> SUPPLIED DATA
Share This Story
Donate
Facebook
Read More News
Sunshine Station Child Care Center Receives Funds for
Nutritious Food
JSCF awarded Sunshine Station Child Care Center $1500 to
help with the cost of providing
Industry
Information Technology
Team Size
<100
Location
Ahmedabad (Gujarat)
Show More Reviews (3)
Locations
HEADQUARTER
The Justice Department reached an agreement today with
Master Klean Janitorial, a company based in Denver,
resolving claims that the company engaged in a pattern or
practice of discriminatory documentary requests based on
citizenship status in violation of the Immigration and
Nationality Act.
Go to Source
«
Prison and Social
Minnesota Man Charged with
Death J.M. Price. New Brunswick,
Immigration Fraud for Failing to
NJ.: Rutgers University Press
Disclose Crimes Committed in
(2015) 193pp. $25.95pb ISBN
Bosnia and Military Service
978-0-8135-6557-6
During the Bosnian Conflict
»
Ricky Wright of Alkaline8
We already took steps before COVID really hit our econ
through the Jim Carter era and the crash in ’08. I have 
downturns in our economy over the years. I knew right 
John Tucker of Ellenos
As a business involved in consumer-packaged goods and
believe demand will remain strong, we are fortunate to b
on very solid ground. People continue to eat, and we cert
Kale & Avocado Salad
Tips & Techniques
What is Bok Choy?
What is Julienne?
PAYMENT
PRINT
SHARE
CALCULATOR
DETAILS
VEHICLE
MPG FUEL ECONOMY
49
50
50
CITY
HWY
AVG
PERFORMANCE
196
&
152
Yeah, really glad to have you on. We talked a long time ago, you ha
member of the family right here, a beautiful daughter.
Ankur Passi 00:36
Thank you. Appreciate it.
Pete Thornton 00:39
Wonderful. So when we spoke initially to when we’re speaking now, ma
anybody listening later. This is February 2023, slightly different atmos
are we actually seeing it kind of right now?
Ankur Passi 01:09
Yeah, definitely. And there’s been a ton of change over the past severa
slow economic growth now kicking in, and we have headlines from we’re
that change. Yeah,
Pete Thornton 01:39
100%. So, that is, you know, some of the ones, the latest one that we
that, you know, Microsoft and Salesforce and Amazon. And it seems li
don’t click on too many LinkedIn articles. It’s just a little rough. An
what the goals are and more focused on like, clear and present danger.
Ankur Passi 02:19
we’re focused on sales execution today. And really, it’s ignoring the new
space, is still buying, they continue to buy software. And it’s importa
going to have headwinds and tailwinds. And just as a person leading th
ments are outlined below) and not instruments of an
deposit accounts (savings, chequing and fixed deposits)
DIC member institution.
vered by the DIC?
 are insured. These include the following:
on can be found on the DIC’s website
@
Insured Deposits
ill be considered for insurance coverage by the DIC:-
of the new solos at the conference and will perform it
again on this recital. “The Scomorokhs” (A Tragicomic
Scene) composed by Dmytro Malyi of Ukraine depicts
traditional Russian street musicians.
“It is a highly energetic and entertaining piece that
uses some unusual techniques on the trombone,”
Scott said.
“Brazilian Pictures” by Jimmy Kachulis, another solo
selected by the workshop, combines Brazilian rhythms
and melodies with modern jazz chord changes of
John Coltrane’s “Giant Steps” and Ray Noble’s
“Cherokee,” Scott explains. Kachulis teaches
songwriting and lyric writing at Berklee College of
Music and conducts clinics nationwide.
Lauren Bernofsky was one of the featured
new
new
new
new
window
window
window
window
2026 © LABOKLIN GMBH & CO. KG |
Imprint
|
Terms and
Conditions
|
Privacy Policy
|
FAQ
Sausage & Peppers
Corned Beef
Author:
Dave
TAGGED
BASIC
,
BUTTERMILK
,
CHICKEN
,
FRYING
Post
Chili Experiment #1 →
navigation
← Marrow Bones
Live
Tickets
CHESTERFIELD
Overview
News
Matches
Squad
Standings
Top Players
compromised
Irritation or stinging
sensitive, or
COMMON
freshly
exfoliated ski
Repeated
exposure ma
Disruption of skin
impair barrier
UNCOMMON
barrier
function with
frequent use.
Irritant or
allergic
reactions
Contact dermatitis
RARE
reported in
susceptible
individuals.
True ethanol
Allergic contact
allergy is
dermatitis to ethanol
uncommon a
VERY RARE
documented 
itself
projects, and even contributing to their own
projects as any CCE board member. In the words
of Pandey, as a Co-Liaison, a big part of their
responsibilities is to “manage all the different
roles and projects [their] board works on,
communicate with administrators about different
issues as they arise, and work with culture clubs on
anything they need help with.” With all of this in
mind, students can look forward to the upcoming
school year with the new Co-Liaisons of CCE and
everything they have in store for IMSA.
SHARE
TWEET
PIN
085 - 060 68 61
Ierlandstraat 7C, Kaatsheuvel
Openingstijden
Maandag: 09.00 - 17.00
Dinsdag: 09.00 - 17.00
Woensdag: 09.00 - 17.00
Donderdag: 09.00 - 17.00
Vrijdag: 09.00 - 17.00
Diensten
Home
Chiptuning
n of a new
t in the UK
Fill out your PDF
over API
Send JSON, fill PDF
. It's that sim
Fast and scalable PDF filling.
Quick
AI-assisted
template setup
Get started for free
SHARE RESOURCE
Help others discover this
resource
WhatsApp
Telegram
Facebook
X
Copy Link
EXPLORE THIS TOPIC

> EXERCISE DIRECTIONS
In the listing above, find the line with "believe demand will" and the line with "don’t click on", then print exactly those lines and every line between them.

> OUTPUT
believe demand will remain strong, we are fortunate to b
on very solid ground. People continue to eat, and we cert
Kale & Avocado Salad
Tips & Techniques
What is Bok Choy?
What is Julienne?
PAYMENT
PRINT
SHARE
CALCULATOR
DETAILS
VEHICLE
MPG FUEL ECONOMY
49
50
50
CITY
HWY
AVG
PERFORMANCE
196
&
152
Yeah, really glad to have you on. We talked a long time ago, you ha
member of the family right here, a beautiful daughter.
Ankur Passi 00:36
Thank you. Appreciate it.
Pete Thornton 00:39
Wonderful. So when we spoke initially to when we’re speaking now, ma
anybody listening later. This is February 2023, slightly different atmos
are we actually seeing it kind of right now?
Ankur Passi 01:09
Yeah, definitely. And there’s been a ton of change over the past severa
slow economic growth now kicking in, and we have headlines from we’re
that change. Yeah,
Pete Thornton 01:39
100%. So, that is, you know, some of the ones, the latest one that we
that, you know, Microsoft and Salesforce and Amazon. And it seems li
don’t click on too many LinkedIn articles. It’s just a little rough. An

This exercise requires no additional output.